Hacking a pacemaker is not as complicated as it may seem

The technology of artificial stimulation of the heart muscle by electric current has been used in medicine for quite some time. Over time, pacemakers, and it is about them, are becoming more perfect. If earlier wired modules were used for the pacemaker, now they are mostly wireless, the interaction is via radio frequencies. But, as a rule, the more complex the system, the easier it is to disable it. This is not always the case, but in some cases this is exactly the situation. And it also applies to pacemakers. So, relatively recently, news began to appear on the Web that pacemakers, especially radio-controlled ones, were vulnerable to intruders.



Further, the doctors began to express concerns - because if this small device can be hacked, and even remotely, it means the possibility of killing or harming a person, also remotely. True, some experts have begun to say that it is quite difficult to hack a pacemaker, and the average person cannot access the control of such a module. In fact, there is nothing difficult for a technically savvy user who is familiar with electronics and radio business. Actually, even this is not required, you can simply buy a control module for a particular rhythm driver model on eBay and already present a danger to the pacemaker users of this particular model.



In the usual case, the cardiac pacemakers are placed next to the pectoral muscle, giving electrical signals to the heart. The main task of the pacemaker is to maintain or impose a heart rate on a patient whose heart beats insufficiently often, or there is an electrophysiological disconnection between the atria and the ventricles (atrioventricular block).

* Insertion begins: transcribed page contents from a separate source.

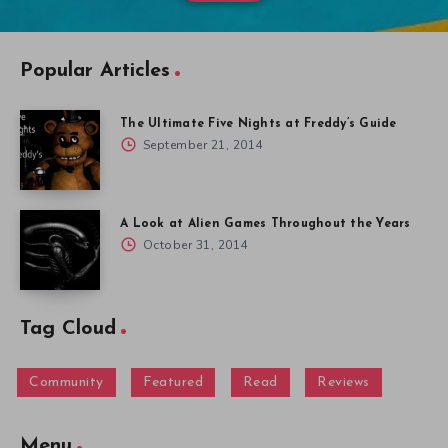
Popular Articles
The Ultimate Five Nights at Freddy’s Guide
September 21, 2014
A Look at Alien Games Throughout the Years
October 31, 2014
Tag Cloud
Community
Featured
Read
Reviews
Menu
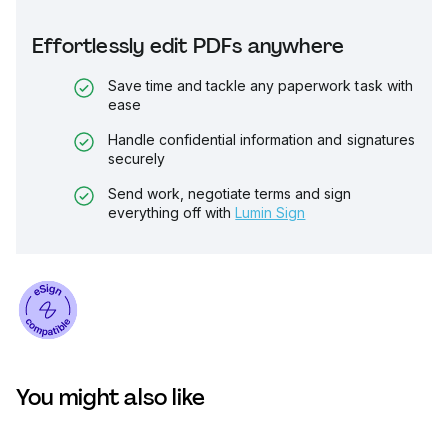
Effortlessly edit PDFs anywhere
Save time and tackle any paperwork task with
ease
Handle confidential information and signatures
securely
Send work, negotiate terms and sign
everything off with
Lumin Sign
You might also like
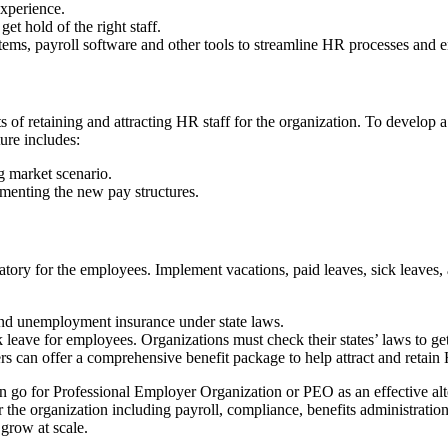
experience.
et hold of the right staff.
ems, payroll software and other tools to streamline HR processes and 
ts of retaining and attracting HR staff for the organization. To develop 
ure includes:
g market scenario.
ementing the new pay structures.
tory for the employees. Implement vacations, paid leaves, sick leaves, 
and unemployment insurance under state laws.
 leave for employees. Organizations must check their states’ laws to ge
s can offer a comprehensive benefit package to help attract and retain 
 can go for Professional Employer Organization or PEO as an effective 
 the organization including payroll, compliance, benefits administrati
grow at scale.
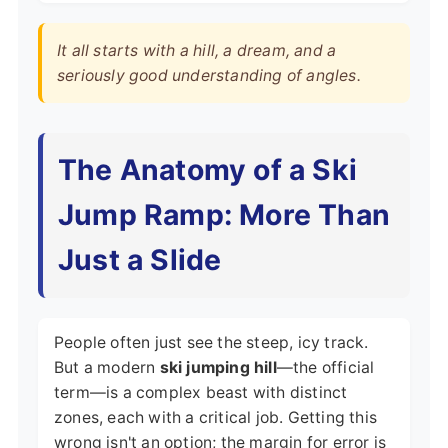
It all starts with a hill, a dream, and a
seriously good understanding of angles.
The Anatomy of a Ski
Jump Ramp: More Than
Just a Slide
People often just see the steep, icy track.
But a modern
ski jumping hill
—the official
term—is a complex beast with distinct
zones, each with a critical job. Getting this
wrong isn't an option; the margin for error is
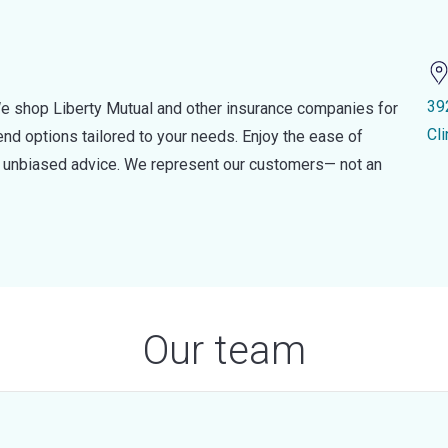
39
e shop Liberty Mutual and other insurance companies for
Cl
d options tailored to your needs. Enjoy the ease of
nd unbiased advice. We represent our customers— not an
Our team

One of the problems is that the developers of such devices do not even try to introduce identification systems into their pacemakers. Experts say that any pacemaker control module of a certain manufacturer can work with any device produced by the same company, and in most cases there is no linking of a specific module to a specific pacemaker. So say the experts of WhitScope, an organization working in the field of cyber security. It turns out that patients with pacemakers are not protected from intruders. After all, if such a control module falls into the hands of a person who decides to harm a person with a pacemaker, then he is unlikely to be able to interfere.



But companies that supply this type of device to the market claim that their distribution is controlled. In fact, this is not entirely true , since on the same eBay a lot of “left-side” control modules are sold, which are hardly considered somewhere. Anyone can buy them, although this is a bit of a wrong product to which it should be opened up. Security vulnerabilities were discovered by WhiteScope researchers after buying a different type of device on eBay with prices ranging from $ 15 to $ 3000. In all, over 8,000 vulnerabilities were discovered in the control modules of heart rate drivers from four different manufacturers. In two cases, experts found patient data that was stored in devices in the clear. Patients, as we found out, were treated in one of the famous US hospitals.

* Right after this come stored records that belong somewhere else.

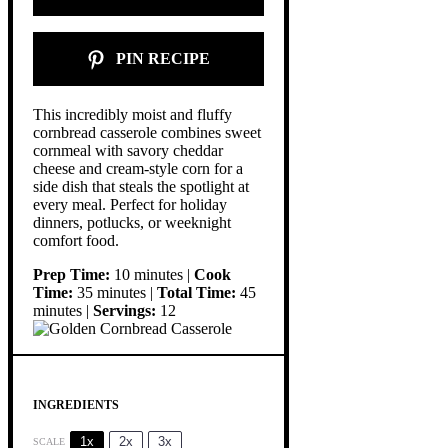
PIN RECIPE
This incredibly moist and fluffy
cornbread casserole combines sweet
cornmeal with savory cheddar
cheese and cream-style corn for a
side dish that steals the spotlight at
every meal. Perfect for holiday
dinners, potlucks, or weeknight
comfort food.
Prep Time:
10 minutes |
Cook
Time:
35 minutes |
Total Time:
45
minutes |
Servings:
12
INGREDIENTS
1x
2x
3x
SCALE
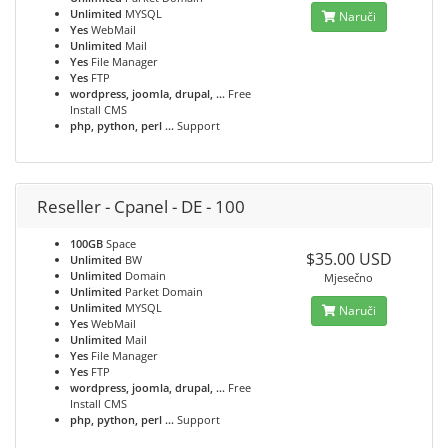
Unlimited
MYSQL
Naruči
Yes
WebMail
Unlimited
Mail
Yes
File Manager
Yes
FTP
wordpress, joomla, drupal, ...
Free
Install CMS
php, python, perl ...
Support
Reseller - Cpanel - DE - 100
100GB
Space
$35.00 USD
Unlimited
BW
Unlimited
Domain
Mjesečno
Unlimited
Parket Domain
Unlimited
MYSQL
Naruči
Yes
WebMail
Unlimited
Mail
Yes
File Manager
Yes
FTP
wordpress, joomla, drupal, ...
Free
Install CMS
php, python, perl ...
Support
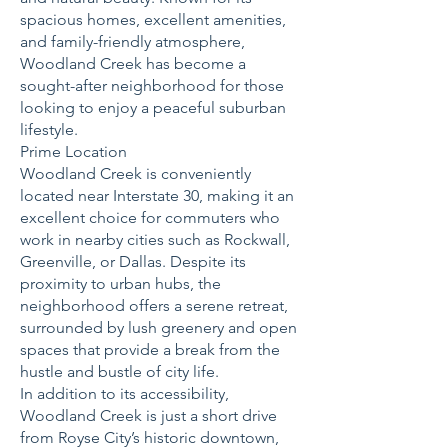
spacious homes, excellent amenities,
and family-friendly atmosphere,
Woodland Creek has become a
sought-after neighborhood for those
looking to enjoy a peaceful suburban
lifestyle.
Prime Location
Woodland Creek is conveniently
located near Interstate 30, making it an
excellent choice for commuters who
work in nearby cities such as Rockwall,
Greenville, or Dallas. Despite its
proximity to urban hubs, the
neighborhood offers a serene retreat,
surrounded by lush greenery and open
spaces that provide a break from the
hustle and bustle of city life.
In addition to its accessibility,
Woodland Creek is just a short drive
from Royse City’s historic downtown,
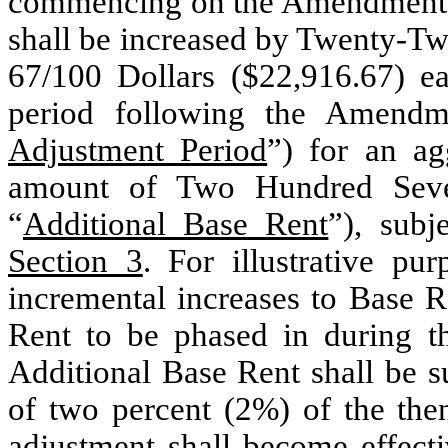
commencing on the Amendment E
shall be increased by Twenty-T
67/100 Dollars ($22,916.67) e
period following the Amendme
Adjustment Period
”) for an ag
amount of Two Hundred Seven
“
Additional Base Rent
”), subj
Section 3
. For illustrative pu
incremental increases to Base R
Rent to be phased in during t
Additional Base Rent shall be s
of two percent (2%) of the the
adjustment shall become effec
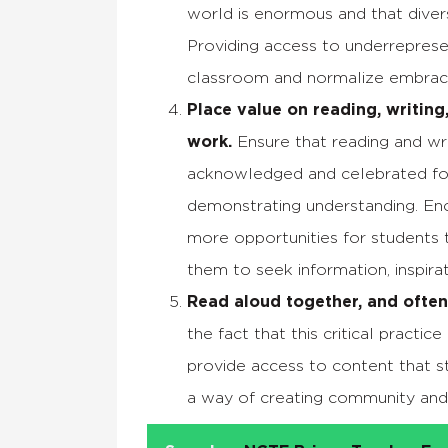
world is enormous and that diversi
Providing access to underreprese
classroom and normalize embracin
Place value on reading, writing,
work.
Ensure that reading and wr
acknowledged and celebrated for t
demonstrating understanding. En
more opportunities for students t
them to seek information, inspir
Read aloud together, and often
the fact that this critical practi
provide access to content that st
a way of creating community and 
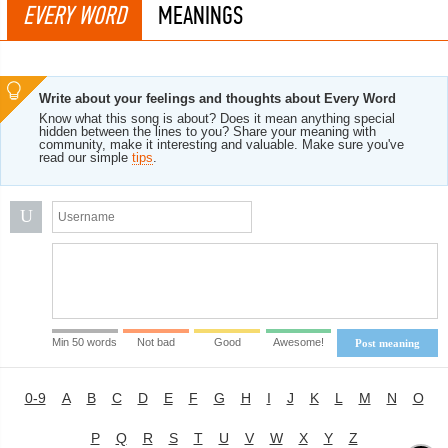
EVERY WORD
MEANINGS
Write about your feelings and thoughts about Every Word
Know what this song is about? Does it mean anything special
hidden between the lines to you? Share your meaning with
community, make it interesting and valuable. Make sure you've
read our simple
tips
.
U
Min 50 words
Not bad
Good
Awesome!
Post meaning
0-9
A
B
C
D
E
F
G
H
I
J
K
L
M
N
O
P
Q
R
S
T
U
V
W
X
Y
Z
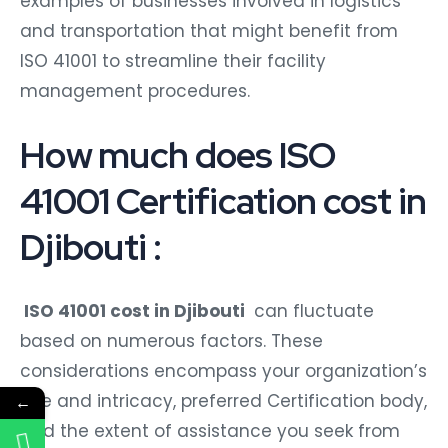
examples of businesses involved in logistics
and transportation that might benefit from
ISO 41001 to streamline their facility
management procedures.
How much does ISO
41001 Certification cost in
Djibouti :
ISO 41001 cost in Djibouti
can fluctuate
based on numerous factors. These
considerations encompass your organization’s
size and intricacy, preferred Certification body,
←
and the extent of assistance you seek from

The study authors argue that the developers of drivers of heart rate and control equipment should pay more attention to the safety of their devices, and, consequently, the safety of users of such devices. Their lives and health are in jeopardy due to the neglect of the simplest methods of protection. Moreover, the problem is not with one manufacturer; it has already been mentioned above that many divided heart pacemakers can be considered vulnerable.



The most interesting thing is that information security experts criticize the lack of protection in pacemakers is not the first time. Back in 2013, this issue was raised simultaneously by independent researchers and the Food and Drug Administration. Problems with the protection of not only pacemakers, but also other devices, including insulin pumps, heart rate monitors, anesthesia machines, etc. The fact is that such devices mostly contain stitched passwords. Malicious users who know these access passwords can exploit vulnerabilities for their own purposes.







So far, there is no evidence that someone conducted such attacks. But this does not mean that they will not be held in the future. Former US Vice President Dick Cheney said he considered the threat quite real. He was once implanted with a defibrillator to prevent heart attacks. Attacks on medical devices of this type will most likely not be possible to carry out remotely.



For the interaction of the control module and the same pacemaker, close proximity is necessary - and this is not about meters, but at best tens of centimeters. So large-scale attacks with the use of vulnerabilities in medical devices still look difficult to be implemented. But this does not mean that someone will not find a way to turn all this into reality. To prevent this from happening, manufacturers need to take care of the safety of their products.